Causes of congenital hypothyroidism include iodine deficiency, developmental defect in the thyroid gland or the hypothalamus/pituitary either due to a genetic defect or an unknown cause, or dysfunction of the thyroid gland or the thyroid hormone. The source of the CH can occur at the level of the hypothalamus/pituitary gland (central CH) or the thyroid gland (primary CH). In both cases, the initial newborn screening will reflect low free thyroid hormone (fT4) levels, with elevated thyroid stimulating hormone (TSH) in primary CH and low/normal TSH in central CH.
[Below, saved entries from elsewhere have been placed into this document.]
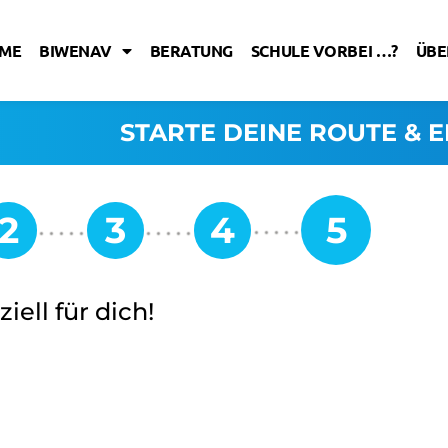
ME
BIWENAV
BERATUNG
SCHULE VORBEI …?
ÜBE
STARTE DEINE ROUTE & E
iell für dich!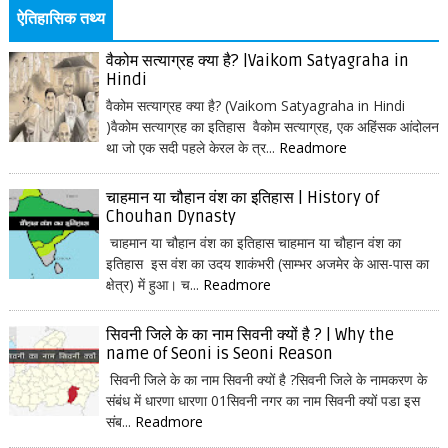
ऐतिहासिक तथ्य
वैकोम सत्याग्रह क्या है? |Vaikom Satyagraha in
Hindi
वैकोम सत्याग्रह क्या है? (Vaikom Satyagraha in Hindi
)वैकोम सत्याग्रह का इतिहास वैकोम सत्याग्रह, एक अहिंसक आंदोलन
था जो एक सदी पहले केरल के त्र...
Readmore
चाहमान या चौहान वंश का इतिहास | History of
Chouhan Dynasty
चाहमान या चौहान वंश का इतिहास चाहमान या चौहान वंश का
इतिहास इस वंश का उदय शाकंभरी (साम्भर अजमेर के आस-पास का
क्षेत्र) में हुआ। च...
Readmore
सिवनी जिले के का नाम सिवनी क्यों है ? | Why the
name of Seoni is Seoni Reason
सिवनी जिले के का नाम सिवनी क्यों है ?सिवनी जिले के नामकरण के
संबंध में धारणा धारणा 01सिवनी नगर का नाम सिवनी क्यों पडा इस
संब...
Readmore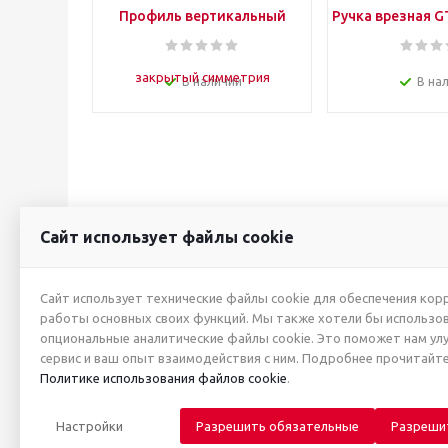
Профиль вертикальный
Ручка врезная G
закрытый симметрия
01 х
анодированный Золото 5.4 м
В наличии
В на
Сайт использует файлы cookie
2026 © ИП Жуйкова А.Ю.
О КОМПАНИИ
Сайт использует технические файлы cookie для обеспечения кор
работы основных своих функций. Мы также хотели бы использо
Новости
опциональные аналитические файлы cookie. Это поможет нам ул
Производители
сервис и ваш опыт взаимодействия с ним. Подробнее прочитайте
Политика в отно
Политике использования файлов cookie
.
персональных да
Настройки
Разрешить обязательные
Разреши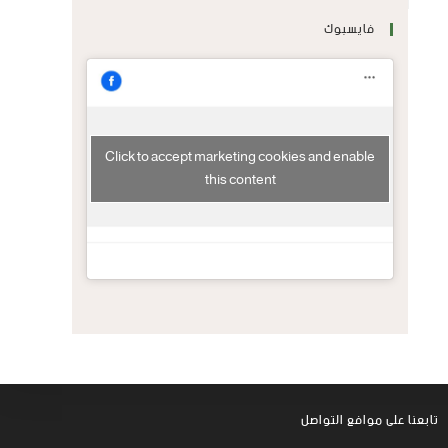
فايسبوك
Click to accept marketing cookies and enable
this content
تابعنا على موافع التواصل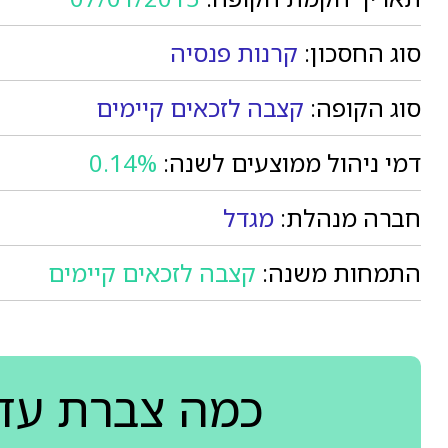
סוג החסכון:
קרנות פנסיה
סוג הקופה:
קצבה לזכאים קיימים
דמי ניהול ממוצעים לשנה:
0.14%
חברה מנהלת:
מגדל
התמחות משנה:
קצבה לזכאים קיימים
כמה צברת עד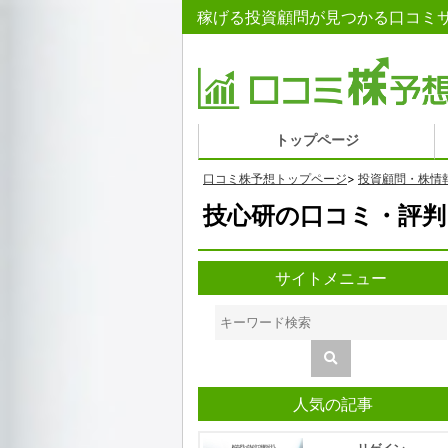
稼げる投資顧問が見つかる口コミサ
トップページ
口コミ株予想トップページ
>
投資顧問・株情
技心研の口コミ・評判
サイトメニュー
人気の記事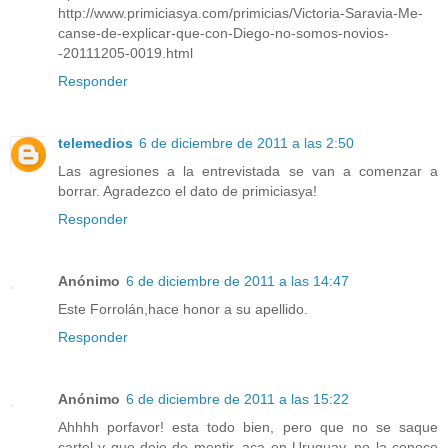
http://www.primiciasya.com/primicias/Victoria-Saravia-Me-
canse-de-explicar-que-con-Diego-no-somos-novios-
-20111205-0019.html
Responder
telemedios
6 de diciembre de 2011 a las 2:50
Las agresiones a la entrevistada se van a comenzar a
borrar. Agradezco el dato de primiciasya!
Responder
Anónimo
6 de diciembre de 2011 a las 14:47
Este Forrolán,hace honor a su apellido.
Responder
Anónimo
6 de diciembre de 2011 a las 15:22
Ahhhh porfavor! esta todo bien, pero que no se saque
cartel y que deje de mentir, aca en Uruguay, no la conoce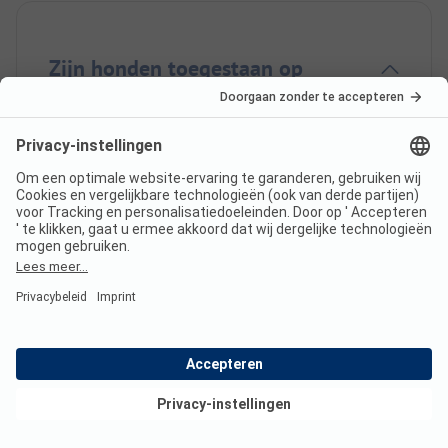
Zijn honden toegestaan op
Camping Hindeloopen?
Nee, honden zijn niet toegestaan op de camping.
Hoeveel kost een verblijf op
Camping Hindeloopen?
De prijzen voor Camping Hindeloopen kunnen
variëren afhankelijk van het verblijf (bijv. gekozen
periode, personen).
Lees meer over de prijzen op
Bekijk deals
deze pagina.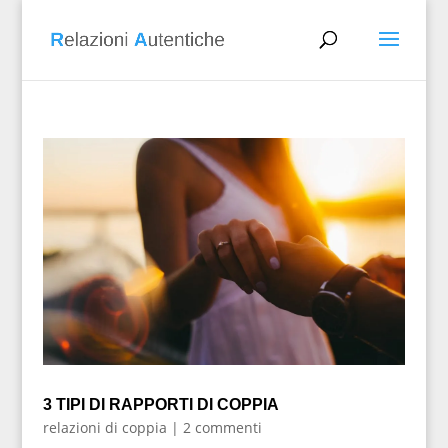
3 TIPI DI RAPPORTI DI COPPIA
relazioni di coppia
|
2 commenti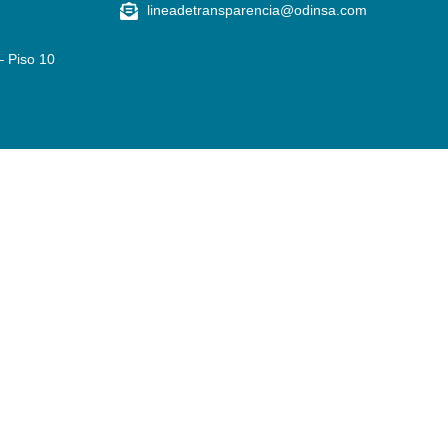
lineadetransparencia@odinsa.com
– Piso 10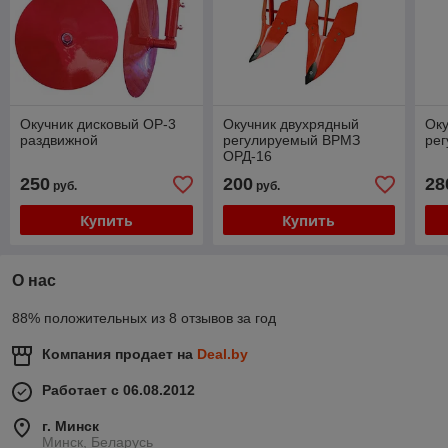
Окучник дисковый ОР-3
Окучник двухрядный
Оку
раздвижной
регулируемый ВРМЗ
ре
ОРД-16
250
200
28
руб.
руб.
Купить
Купить
О нас
88% положительных из 8 отзывов за год
Компания продает на
Deal.by
Работает с 06.08.2012
г. Минск
Минск, Беларусь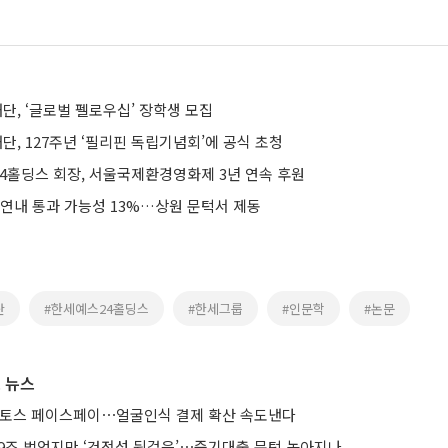
단, ‘글로벌 펠로우십’ 장학생 모집
, 127주년 ‘필리핀 독립기념회’에 공식 초청
4홀딩스 회장, 서울국제환경영화제 3년 연속 후원
 연내 통과 가능성 13%…상원 문턱서 제동
단
#한세예스24홀딩스
#한세그룹
#인문학
#논문
 뉴스
 토스 페이스페이⋯얼굴인식 결제 확산 속도낸다
 9조 벌었지만 ‘건전성 뒷걸음’⋯중기대출 문턱 높아지나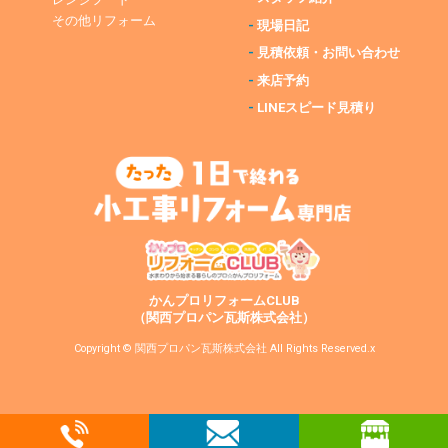
その他リフォーム
-
現場日記
-
見積依頼・お問い合わせ
-
来店予約
-
LINEスピード見積り
かんプロリフォームCLUB
（関西プロパン瓦斯株式会社）
Copyright © 関西プロパン瓦斯株式会社 All Rights Reserved.x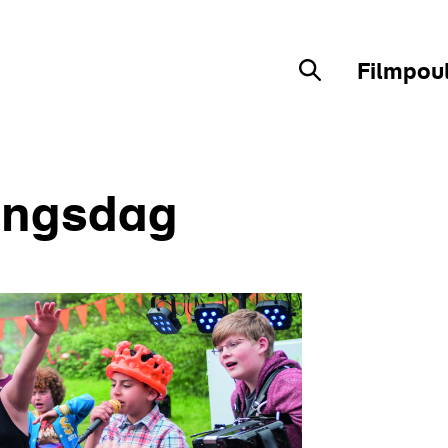
Filmpou
Zoekveld
ingsdag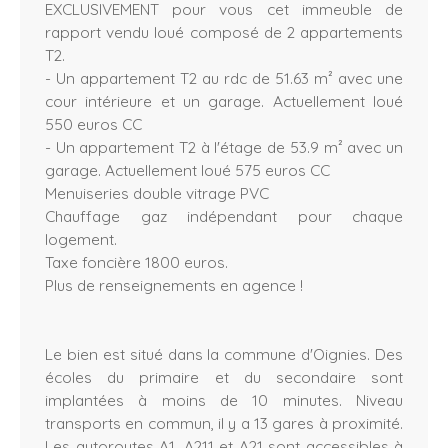
EXCLUSIVEMENT pour vous cet immeuble de
rapport vendu loué composé de 2 appartements
T2.
- Un appartement T2 au rdc de 51.63 m² avec une
cour intérieure et un garage. Actuellement loué
550 euros CC
- Un appartement T2 à l'étage de 53.9 m² avec un
garage. Actuellement loué 575 euros CC
Menuiseries double vitrage PVC
Chauffage gaz indépendant pour chaque
logement.
Taxe foncière 1800 euros.
Plus de renseignements en agence !
Le bien est situé dans la commune d'Oignies. Des
écoles du primaire et du secondaire sont
implantées à moins de 10 minutes. Niveau
transports en commun, il y a 13 gares à proximité.
Les autoroutes A1, A211 et A21 sont accessibles à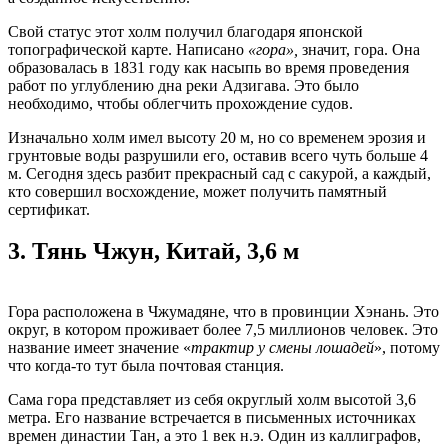
Свой статус этот холм получил благодаря японской
топографической карте. Написано
«гора»,
значит, гора. Она
образовалась в 1831 году как насыпь во время проведения
работ по углублению дна реки Адзигава. Это было
необходимо, чтобы облегчить прохождение судов.
Изначально холм имел высоту 20 м, но со временем эрозия и
грунтовые воды разрушили его, оставив всего чуть больше 4
м. Сегодня здесь разбит прекрасный сад с сакурой, а каждый,
кто совершил восхождение, может получить памятный
сертификат.
3.
Тянь Чжун, Китай, 3,6 м
Гора расположена в Чжумадяне, что в провинции Хэнань. Это
округ, в котором проживает более 7,5 миллионов человек. Это
название имеет значение «
трактир у смены лошадей
», потому
что когда-то тут была почтовая станция.
Сама гора представляет из себя округлый холм высотой 3,6
метра. Его название встречается в письменных источниках
времен династии Тан, а это 1 век н.э. Один из каллиграфов,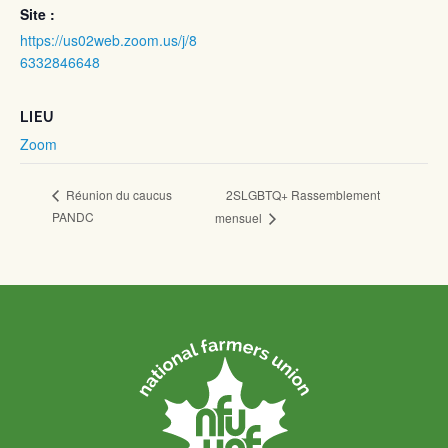
Site :
https://us02web.zoom.us/j/8
6332846648
LIEU
Zoom
2SLGBTQ+ Rassemblement
Réunion du caucus
PANDC
mensuel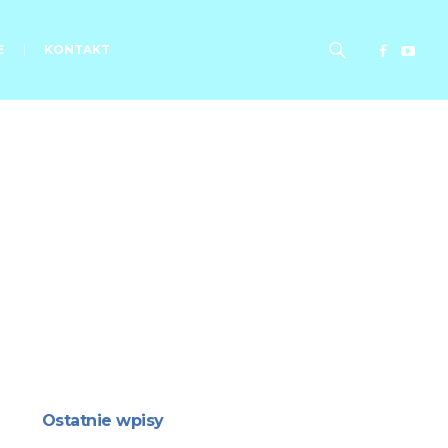
E
KONTAKT
Ostatnie wpisy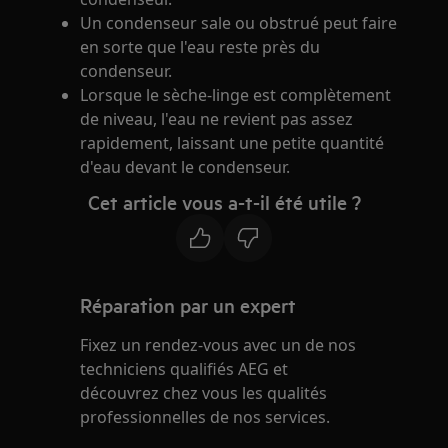
Un condenseur sale ou obstrué peut faire
en sorte que l'eau reste près du
condenseur.
Lorsque le sèche-linge est complètement
de niveau, l'eau ne revient pas assez
rapidement, laissant une petite quantité
d'eau devant le condenseur.
Cet article vous a-t-il été utile ?
Réparation par un expert
Fixez un rendez-vous avec un de nos
techniciens qualifiés AEG et
découvrez chez vous les qualités
professionnelles de nos services.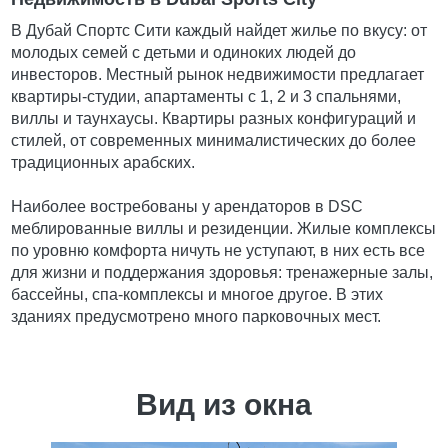
В Дубай Спортс Сити каждый найдет жилье по вкусу: от
молодых семей с детьми и одиноких людей до
инвесторов. Местный рынок недвижимости предлагает
квартиры-студии, апартаменты с 1, 2 и 3 спальнями,
виллы и таунхаусы. Квартиры разных конфигураций и
стилей, от современных минималистических до более
традиционных арабских.
Наиболее востребованы у арендаторов в DSC
меблированные виллы и резиденции. Жилые комплексы
по уровню комфорта ничуть не уступают, в них есть все
для жизни и поддержания здоровья: тренажерные залы,
бассейны, спа-комплексы и многое другое. В этих
зданиях предусмотрено много парковочных мест.
Вид из окна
Treatment consists of a daily dose of thyroid hormone (thyroxine) by mouth. Because the treatment is simple, effective, and inexpensive, most high-income countries utilize newborn screening with blood thyroid stimulating hormone (TSH) levels to detect congenital hypothyroidism. Most children with congenital hypothyroidism who are appropriately treated with thyroxine grow and develop normally in all respects. Approximately 1 in 4000 newborns have a severe deficiency of thyroid function; a greater number have a mild or moderate deficiency. Incidence of primary CH is 1 in every 2000 to 3000 births, while the incidence of central CH is much lower occurring in 1 of every 16,000 to 30,000 births.